**** Data excerpts

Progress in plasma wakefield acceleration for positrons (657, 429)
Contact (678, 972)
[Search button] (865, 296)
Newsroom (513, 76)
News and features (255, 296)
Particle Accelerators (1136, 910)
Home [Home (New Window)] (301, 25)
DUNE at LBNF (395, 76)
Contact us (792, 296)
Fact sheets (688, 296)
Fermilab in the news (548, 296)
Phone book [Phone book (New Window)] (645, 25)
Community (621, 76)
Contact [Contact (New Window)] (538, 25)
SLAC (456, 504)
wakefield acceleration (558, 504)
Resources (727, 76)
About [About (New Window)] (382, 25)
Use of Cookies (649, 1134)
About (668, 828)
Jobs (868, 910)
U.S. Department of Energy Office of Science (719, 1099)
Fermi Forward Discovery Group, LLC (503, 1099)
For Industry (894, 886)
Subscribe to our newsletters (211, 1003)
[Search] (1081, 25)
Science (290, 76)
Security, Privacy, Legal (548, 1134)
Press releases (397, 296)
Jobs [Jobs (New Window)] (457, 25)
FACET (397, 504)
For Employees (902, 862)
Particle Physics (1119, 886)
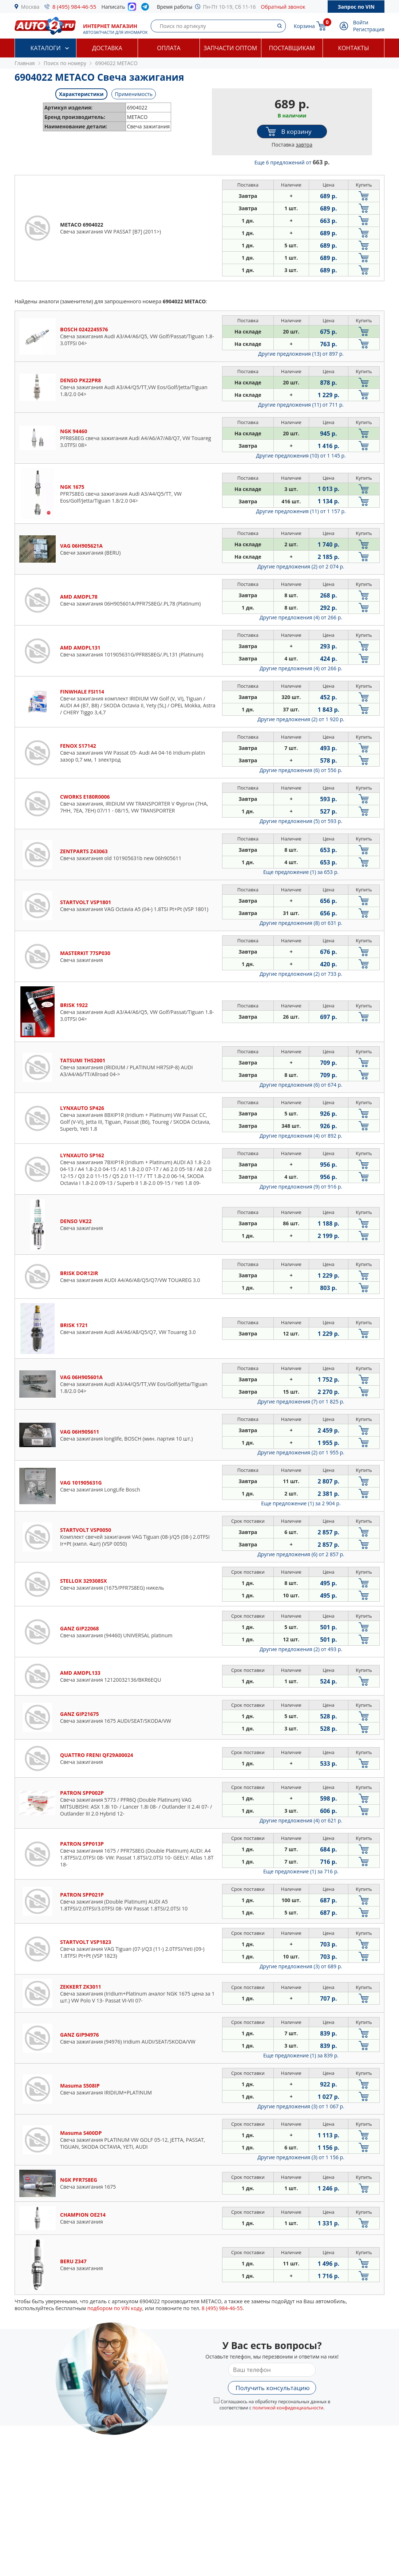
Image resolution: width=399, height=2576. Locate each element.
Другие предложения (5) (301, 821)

********

### Directions
What is needed is every line from the one with "For Employees (902, 862)" to the final line of the listing above, set down exactly and with the pictures left out.

### Result
For Employees (902, 862)
Particle Physics (1119, 886)
Image resolution: width=399, height=2576. Locate each element.
Другие предложения (5) (301, 821)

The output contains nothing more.